Dataset items:
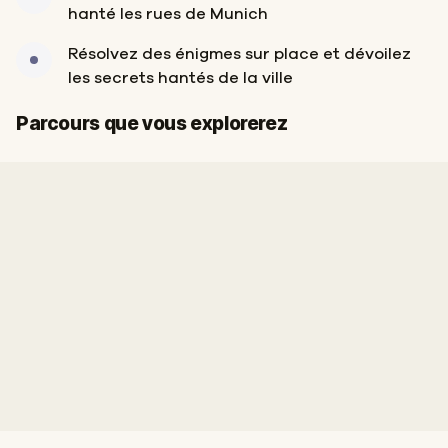
hanté les rues de Munich
Résolvez des énigmes sur place et dévoilez
les secrets hantés de la ville
Départ
Arrivée
Parcours que vous explorerez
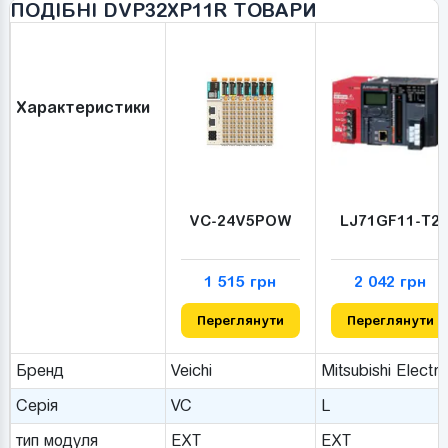
ПОДІБНІ DVP32XP11R ТОВАРИ
Характеристики
VC-24V5POW
LJ71GF11-T2
1 515 грн
2 042 грн
Переглянути
Переглянути
Бренд
Veichi
Mitsubishi Electri
Серія
VC
L
тип модуля
EXT
EXT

Exercise:
All of the data needs repeating exactly, but the pictures do not.

Written reply:
hanté les rues de Munich
Résolvez des énigmes sur place et dévoilez
les secrets hantés de la ville
Départ
Arrivée
Parcours que vous explorerez
ПОДІБНІ DVP32XP11R ТОВАРИ
Характеристики
VC-24V5POW
LJ71GF11-T2
1 515 грн
2 042 грн
Переглянути
Переглянути
Бренд
Veichi
Mitsubishi Electri
Серія
VC
L
тип модуля
EXT
EXT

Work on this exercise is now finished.